Avec : Albert Dupontel, Nahuel Pérez Biscayart, Laurent Laffite, Niels Arestrup, Emilie Dequenne, Héloïse Balster, Michel Vuillermoz…
Durée : 1 h 58 – Sortie nationale : 25 octobre 2017

23 commentaires sur “Au revoir là-haut d’Albert Dupontel

  1. Ta critique est la première négative que je lis. Intéressant d’avoir un autre retour au milieu des nombreux éloges.
    J’attends beaucoup de ce film. J’adore Dupontel et je trouve son association avec Lemaitre judicieuse. Son univers colle à celui de l’écrivain.
    Difficile de faire un film avec un livre de 600 pages, il faut bien zapper des scènes. Tant que la chronologie est préservée et que les gros fils sont là moi ça me va. Tu regrettes une voix off pour lire le texte si je comprends bien ? C’est étrange comme procédé. Le style de l’écrivain on s’en fiche un peu au cinéma non ? (Sa plume je veux dire). Sinon autant lire le livre.
    Bref. Je vais le voir le week-end prochain. J’espère ne pas briser mon enthousiasme…

    1. Ma chronique n’est pas totalement négative, je crois, et surtout, elle ne concerne en fait que l’adaptation, moins le film en tant que tel (pour lui-même).
      « Tant que la chronologie est préservée et que les gros fils sont là moi ça me va. » et « Le style de l’écrivain on s’en fiche un peu au cinéma non ? » : voilà, c’est bien ça mon problème face au film : je voulais du Lemaitre et j’ai eu du Dupontel.
      Et la voix off n’est pas un procédé si étrange pour faire entendre le style d’un écrivain. Je pense par exemple à l’adaptation de 37°2 le matin de Djian par Beineix qui laissait une très large place au texte par ce procédé.
      J’espère en tout cas que le film te plaira.

      1. Dupontel a dit lors d’une de ses récentes interviews que porter sur écran un livre tel quel n’avait pas d’intérêt.

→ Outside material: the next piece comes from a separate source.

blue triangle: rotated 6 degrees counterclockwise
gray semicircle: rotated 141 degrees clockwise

Je le rejoins sur ce point-là. L’association entre réalisateur et écrivain est faite pour créer quelque chose en plus du livre, sinon autant s’en tenir à la lecture. Je suis souvent déçue par les films d’ailleurs parce que je trouve qu’ils s’éloignent trop de l’histoire justement. Mais j’attends aussi d’y trouver une manière de raconter différente, un autre ton. Que les deux se complètent finalement.
        Je crois que c’est parce que l’on n’a pas lu Au revoir là-haut de la même manière. J’avoue me souvenir surtout d’une histoire dense et forte. La plume de l’auteur (je sais qu’elle est excellente) est restée dans le passé.
        Je ne savais pas que le procédé se faisait… Mais je le trouve quand même bien étrange. Le réalisateur est censé être capable de se passer du texte, non ?
        Ta critique finit quand même sur une note négative 😉

  2. J’hésite depuis sa sortie… tu as raison, c’est souvent compliqué d’apprécier l’adaptation ciné d’un roman qu’on a aimé, surtout quand la force de ce roman réside dans son ton !

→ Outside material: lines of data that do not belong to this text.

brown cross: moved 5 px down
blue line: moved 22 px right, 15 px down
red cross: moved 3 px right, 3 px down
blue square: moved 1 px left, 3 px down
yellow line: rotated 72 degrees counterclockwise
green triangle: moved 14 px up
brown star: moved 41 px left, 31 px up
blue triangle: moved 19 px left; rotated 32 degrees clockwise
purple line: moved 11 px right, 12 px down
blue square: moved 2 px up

  3. Je l’ai vu avec la même attente et la même appréhension. On était quatre ; fiston et moi à se souvenir parfaitement du roman, l’homme, qui ne s’en souvenait plus bien, et fifille qui ne l’avait pas lu. Résultat : les deux qui ont vraiment aimé sont l’homme et fifille, fiston et moi, on attendait de voir comment Dupontel allait se tirer de telle ou telle scène, donc en fait, on n’a pas vu le film, mais vu l’adaptation. Avec le recul de trois jours, je me dis que finalement, ce film est quand même pas mal, parce qu’il me reste des scène hors roman dans la tête. Je te rejoins, il manque des choses, mais le roman est tellement dense qu’il me semble que le choix de garder plutôt le coté aventure populaire que celui de la satire sociale, se justifie aussi.

    1. Je suppose que ça dépend aussi de ce qu’on a le plus particulièrement apprécié dans le roman. Moi je crois que c’était cet aspect social mais surtout la plume de Lemaitre. Donc, là, j’avais tout faux pour apprécier le film. Et moi, j’y suis allée toute seule, personne avec qui discuter après la séance 😦

  4. Je suis en partie d’accord avec ton analyse, et pourtant j’ai beaucoup aimé le film. Parce que j’ai très vite mis de côté le roman que j’avais aussi beaucoup aimé (mais lu à sa sortie, donc plus très frais dans ma mémoire). J’ai aimé ce que Dupontel a fait de cette histoire, comment il y a mis sa patte, son univers, etc. C’est à la fois fidèle au roman dans ses grandes lignes, et différent. D’ailleurs c’est parce que j’ai entendu Pierre Lemaître dire combien il était bluffé par le résultat que j’ai eu envie de voir ce film, alors que je ne suis en général pas très attirée par les adaptations.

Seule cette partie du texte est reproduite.